Published on July 18, 2019
(Source)
Most people see the headline “90% of Drivers Consider Themselves Above Average” and think “wow, other people are terrible at evaluating themselves objectively.” What you should think is “that doesn’t sound so implausible if we’re using the mean for average in a heavily negative-skewed distribution.”
Although a headline like this is often used to illustrate the illusion of superiority, (where people overestimate their competence) it also provides a useful lesson in clarifying your assertions when you talk statistics about data. In this particular case, we need to differentiate between the mean and median of a set of values. Depending on the question we ask, it is possible for 9/10 drivers to be above average. Here’s the data to prove it:
Driver Skill Dataset and Dot Plot with Mean and Median
The distinction is whether we use mean or median for “average” driver skill. Using the mean, we add up all the values and divide by the number of values, giving us 8.03 for this dataset. Since 9 of the 10 drivers have a skill rating greater than this, 90% of the drivers could be considered above average!

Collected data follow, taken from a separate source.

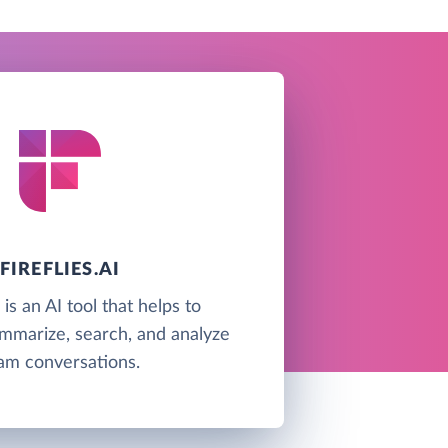
FIREFLIES.AI
i is an AI tool that helps to
ummarize, search, and analyze
am conversations.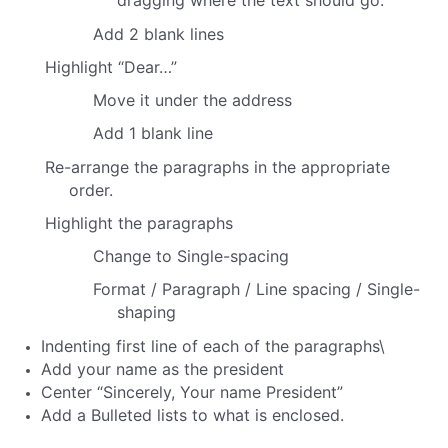
dragging where the text should go.
Add 2 blank lines
Highlight “Dear…”
Move it under the address
Add 1 blank line
Re-arrange the paragraphs in the appropriate
order.
Highlight the paragraphs
Change to Single-spacing
Format / Paragraph / Line spacing / Single-
shaping
Indenting first line of each of the paragraphs\
Add your name as the president
Center “Sincerely,
Your name
President”
Add a Bulleted lists to what is enclosed.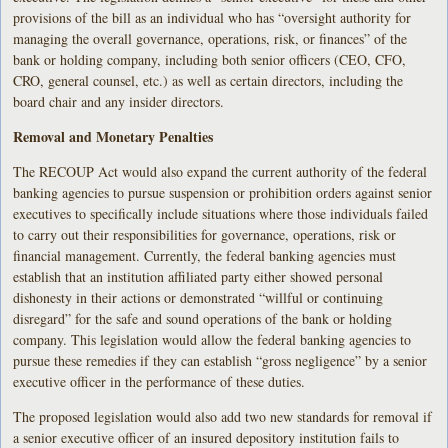
provisions of the bill as an individual who has “oversight authority for
managing the overall governance, operations, risk, or finances” of the
bank or holding company, including both senior officers (CEO, CFO,
CRO, general counsel, etc.) as well as certain directors, including the
board chair and any insider directors.
Removal and Monetary Penalties
The RECOUP Act would also expand the current authority of the federal
banking agencies to pursue suspension or prohibition orders against senior
executives to specifically include situations where those individuals failed
to carry out their responsibilities for governance, operations, risk or
financial management. Currently, the federal banking agencies must
establish that an institution affiliated party either showed personal
dishonesty in their actions or demonstrated “willful or continuing
disregard” for the safe and sound operations of the bank or holding
company. This legislation would allow the federal banking agencies to
pursue these remedies if they can establish “gross negligence” by a senior
executive officer in the performance of these duties.
The proposed legislation would also add two new standards for removal if
a senior executive officer of an insured depository institution fails to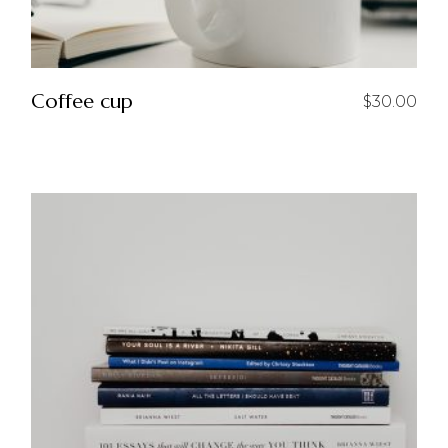
Coffee cup
$
30.00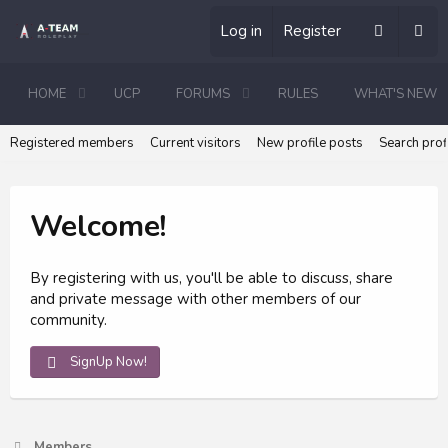
Log in
Register
HOME
UCP
FORUMS
RULES
WHAT'S NEW
Registered members
Current visitors
New profile posts
Search prof
Welcome!
By registering with us, you'll be able to discuss, share
and private message with other members of our
community.
SignUp Now!
Members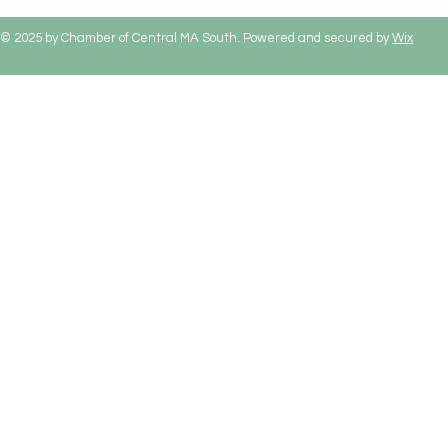
© 2025 by Chamber of Central MA South. Powered and secured by
Wix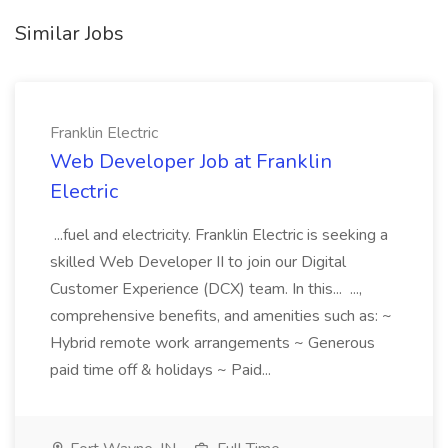
Similar Jobs
Franklin Electric
Web Developer Job at Franklin
Electric
...fuel and electricity. Franklin Electric is seeking a
skilled Web Developer II to join our Digital
Customer Experience (DCX) team. In this... ...,
comprehensive benefits, and amenities such as: ~
Hybrid remote work arrangements ~ Generous
paid time off & holidays ~ Paid...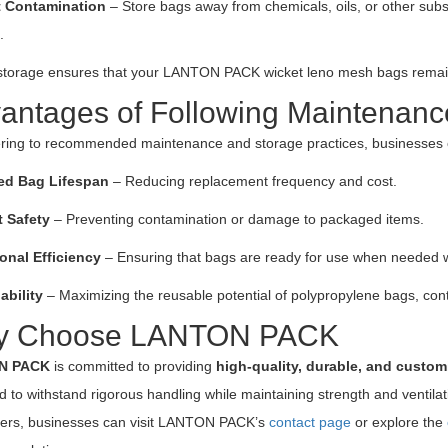
t Contamination
– Store bags away from chemicals, oils, or other subs
.
storage ensures that your LANTON PACK wicket leno mesh bags remain in
antages of Following Maintenanc
ring to recommended maintenance and storage practices, businesses c
ed Bag Lifespan
– Reducing replacement frequency and cost.
 Safety
– Preventing contamination or damage to packaged items.
onal Efficiency
– Ensuring that bags are ready for use when needed w
ability
– Maximizing the reusable potential of polypropylene bags, contr
y Choose LANTON PACK
N PACK
is committed to providing
high-quality, durable, and custo
 to withstand rigorous handling while maintaining strength and ventilat
ders, businesses can visit LANTON PACK’s
contact page
or explore the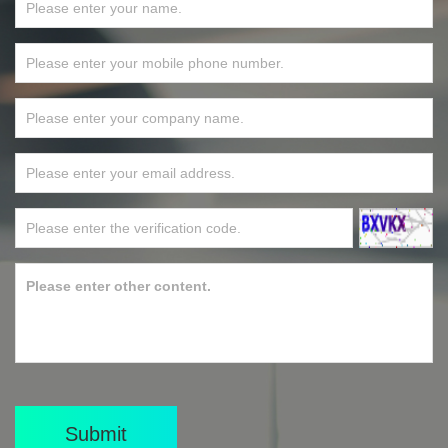
Submit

The median, in contrast, is found by ordering the values from lowest to highest and selecting the value where half the data points are smaller and half are larger. Here it’s 8.65 with 5 drivers below and 5 above. By definition, 50% of drivers are below the median and 50% exceed the median. If the question is “do you consider yourself better than 50% of other drivers?” than 90+% of drivers cannot truthfully answer in the affirmative.
(The median is a particular case of a percentile (also called a quantile), a value at which the given % of numbers are smaller. The median is the 50th quantile: 50% of numbers in a dataset are smaller. We could also find the 90th quantile, where 90% of values are smaller or the 10th quantile, where 10% of values are smaller. Percentiles are an intuitive way to describe a dataset.)